Not your grandfather's theory of evolution, Part 1

Darwin's theory of natural selection has mutated almost beyond recognition.

W hen people think of evolution, they usually think of the Scopes monkey trial, DNA, and Gregor Mendel and his “pea” plants (as he probably told the narco squad that kept nosing around). But in mankind's unending quest to make science ever more boring ... I mean exciting ... our greatest minds are turning the theory of evolution into a mass of complicated mathematical equations.

The dryness is purposeful. It's there to disguise the unpleasantness of nature. Like Moses turning white after catching a tiny glimpse of God, we cannot face the political implications of evolution. So we cloak it in abstraction.

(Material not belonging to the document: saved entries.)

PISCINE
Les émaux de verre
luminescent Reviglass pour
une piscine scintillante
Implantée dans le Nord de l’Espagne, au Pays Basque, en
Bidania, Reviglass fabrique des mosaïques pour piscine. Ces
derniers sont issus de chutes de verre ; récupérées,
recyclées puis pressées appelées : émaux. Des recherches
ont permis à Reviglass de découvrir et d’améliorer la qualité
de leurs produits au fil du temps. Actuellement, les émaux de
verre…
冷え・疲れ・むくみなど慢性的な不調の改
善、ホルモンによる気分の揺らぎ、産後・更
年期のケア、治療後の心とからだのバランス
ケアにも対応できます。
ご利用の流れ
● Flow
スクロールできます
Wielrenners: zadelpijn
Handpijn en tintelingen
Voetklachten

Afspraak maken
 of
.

Small section of a DNA molecule

Before I start, let me dispel a common myth. The biggest myth about natural selection (commonly called Darwinism) is that survival of the fittest means the strongest survive. This is not true. Fitness means that individuals are selected by how well they fit the environment. If the environment favors strong, intelligent animals, they will have a selective advantage. But if the environment favors weak, stupid ones, then they will have the advantage. Natural selection is about numbers and only numbers.

When bison are being attacked by a pack of wolves, one bison will sometimes attack and cripple another, leaving its former friend behind to be eaten alive, so the rest can escape without getting injured. A female mouse will kill all its own pups if they are different in any way (a big problem in labs that breed transgenic mice). Chickens, chimpanzees, and even the normally vegetarian rabbits cannibalize each other. Baby sharks don't even wait until they're born; they cannibalize their own siblings while inside the womb.

Flour beetles possess a gene called Medea that somehow causes the heterozygous mother to kill all its own offspring that lack a copy of the allele.[4] From these and other observations, biologists invented the concept of the ‘selfish gene.’

Old-fashioned Darwinism couldn't fully explain these facts. Biology also needed some way to explain evolution in quantitative terms. It found it in, of all places, statistics.

We've come to accept that the programming in our brains has similarities to that in animals. But many resist the idea that evolution is still happening. The fact is, whenever one group increases in size and another decreases in size, whether they interbreed or not, evolution is happening before our eyes. If anything, we are evolving now more than ever.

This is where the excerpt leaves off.